関数の概要
PHPの fdiv 関数は、浮動小数点数の除算を安全に行うための関数です。通常の除算演算子(/)とは異なり、ゼロ除算が発生した場合に警告やエラーを起こさず、INF(無限大)、-INF、または NAN を返します。これにより、除算時の例外処理を簡単にし、安定したプログラムの実装が可能になります。
パラメータの説明
float $num1: 除算の被除数(割られる値)。浮動小数点数として指定します。float $num2: 除算の除数(割る値)。浮動小数点数として指定します。
戻り値
fdiv は、$num1 を $num2 で除算した結果を浮動小数点数で返します。$num2 がゼロの場合でも警告を出さず、以下のような値が返されます。
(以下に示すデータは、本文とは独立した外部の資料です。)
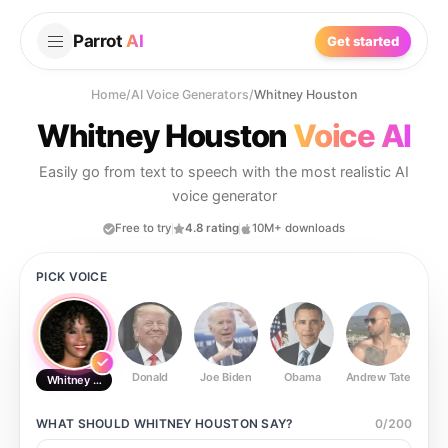
Parrot
AI
Get started
Home
/
AI Voice Generators
/
Whitney Houston
Whitney Houston
Voice AI
Easily go from text to speech with the most realistic AI
voice generator
Free to try
4.8 rating
10M+ downloads
PICK VOICE
Donald
Joe Biden
Obama
Andrew Tate
Ste
Whitney Houston
WHAT SHOULD
WHITNEY HOUSTON
SAY?
0
/
200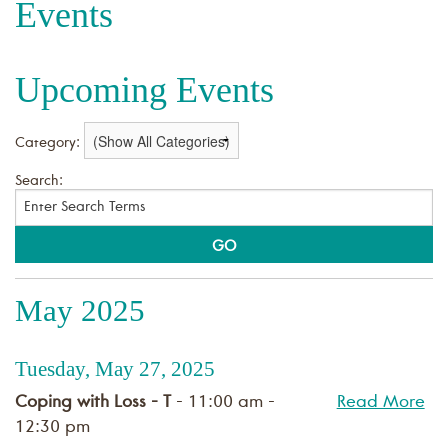
Events
Upcoming Events
Category:
Search:
May 2025
Tuesday, May 27, 2025
Coping with Loss - T
- 11:00 am -
Read More
12:30 pm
INF: 正の無限大(正の数をゼロで割った場合)-INF: 負の無限大(負の数をゼロで割った場合)NAN: 数値ではない(0を0で割った場合など)
使用例
基本的な使い方
$result = fdiv(10.0, 2.0);
echo $result; // 5
10を2で割り、正しく5を返します。
ゼロ除算時の挙動(正の数をゼロで割る)
$result = fdiv(10.0, 0.0);
var_dump($result); // float(INF)
ゼロ除算が起きても警告が出ず、無限大 INF が返されます。
ゼロ除算時の挙動(負の数をゼロで割る)
$result = fdiv(-10.0, 0.0);
var_dump($result); // float(-INF)
この場合は負の無限大 -INF が返されます。
ゼロをゼロで割った場合
$result = fdiv(0.0, 0.0);
var_dump($result); // float(NAN)
数値として定義できないため NAN (Not A Number) が返されます。
関連する関数
bcdiv– 高精度計算を行う場合に利用される文字列ベースの除算関数/ 演算子– 通常の除算演算子。ゼロ除算時に警告を出すis_infinite– 値が無限大かどうかをチェックする関数is_nan– 値がNot A Numberかどうかを判定する関数
まとめ
fdivは、浮動小数点数の除算で特にゼロ除算を安全に扱いたいときに便利な関数です。除算の結果が無限大や未定義となっても警告を発しないため、エラー処理を簡略化できます。初心者でも使いやすく、実務でも安定した数値計算を行う際に役立つためぜひ活用してください。